Brief –
Up to the line containing "Quantity (51, 740)", nothing is kept; from that line through the end of the data below, output every line exactly.

Stored data –

== Segment start ==

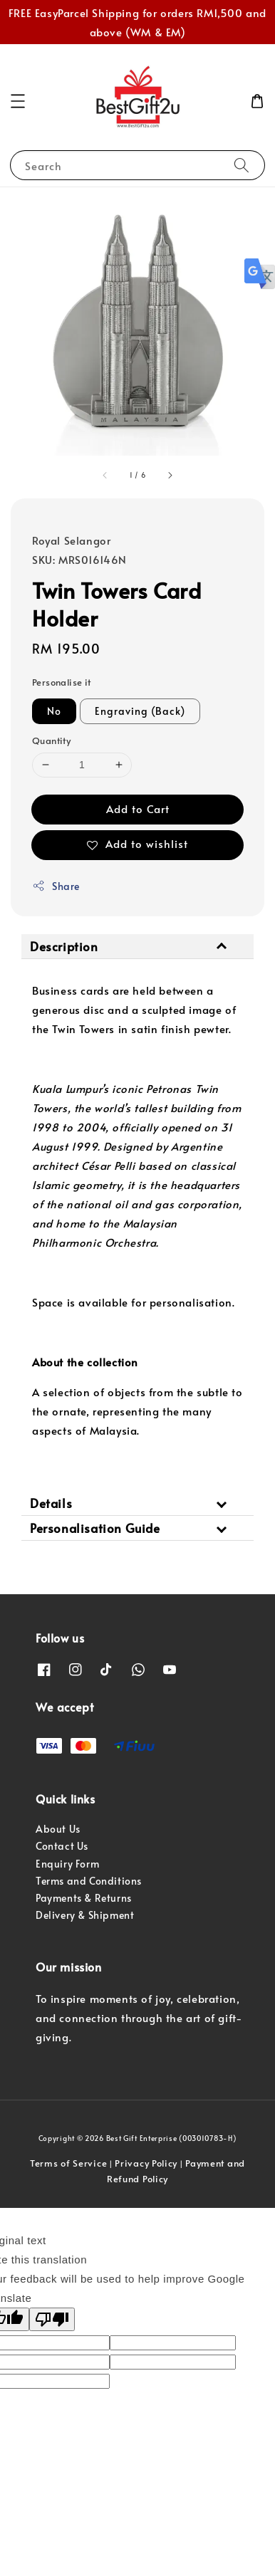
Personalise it (61, 682)
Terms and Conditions (89, 1881)
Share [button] (56, 886)
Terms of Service (68, 2163)
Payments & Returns (84, 1898)
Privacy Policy (146, 2163)
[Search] (241, 165)
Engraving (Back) (140, 711)
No (54, 711)
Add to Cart (138, 808)
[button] (17, 101)
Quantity (51, 740)
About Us (58, 1829)
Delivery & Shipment (85, 1915)
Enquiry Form (67, 1863)
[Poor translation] (52, 2319)
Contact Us (62, 1846)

== Segment end ==

Task output –
Quantity (51, 740)
About Us (58, 1829)
Delivery & Shipment (85, 1915)
Enquiry Form (67, 1863)
[Poor translation] (52, 2319)
Contact Us (62, 1846)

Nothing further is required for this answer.